● **Exercise directions**:
Return all the data below as it stands, minus the pictures.
Extracted information below:
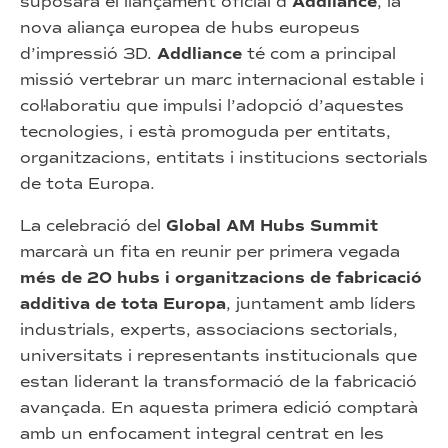
suposarà el llançament oficial d’
Addliance
, la
nova aliança europea de hubs europeus
d’impressió 3D.
Addliance
té com a principal
missió vertebrar un marc internacional estable i
col·laboratiu que impulsi l’adopció d’aquestes
tecnologies, i està promoguda per entitats,
organitzacions, entitats i institucions sectorials
de tota Europa.
La celebració del
Global AM Hubs Summit
marcarà un fita en reunir per primera vegada
més de 20 hubs i organitzacions de fabricació
additiva de tota Europa
, juntament amb líders
industrials, experts, associacions sectorials,
universitats i representants institucionals que
estan liderant la transformació de la fabricació
avançada. En aquesta primera edició comptarà
amb un enfocament integral centrat en les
End of Extracted information.
● **Exercise answer**:
suposarà el llançament oficial d’
Addliance
, la
nova aliança europea de hubs europeus
d’impressió 3D.
Addliance
té com a principal
missió vertebrar un marc internacional estable i
col·laboratiu que impulsi l’adopció d’aquestes
tecnologies, i està promoguda per entitats,
organitzacions, entitats i institucions sectorials
de tota Europa.
La celebració del
Global AM Hubs Summit
marcarà un fita en reunir per primera vegada
més de 20 hubs i organitzacions de fabricació
additiva de tota Europa
, juntament amb líders
industrials, experts, associacions sectorials,
universitats i representants institucionals que
estan liderant la transformació de la fabricació
avançada. En aquesta primera edició comptarà
amb un enfocament integral centrat en les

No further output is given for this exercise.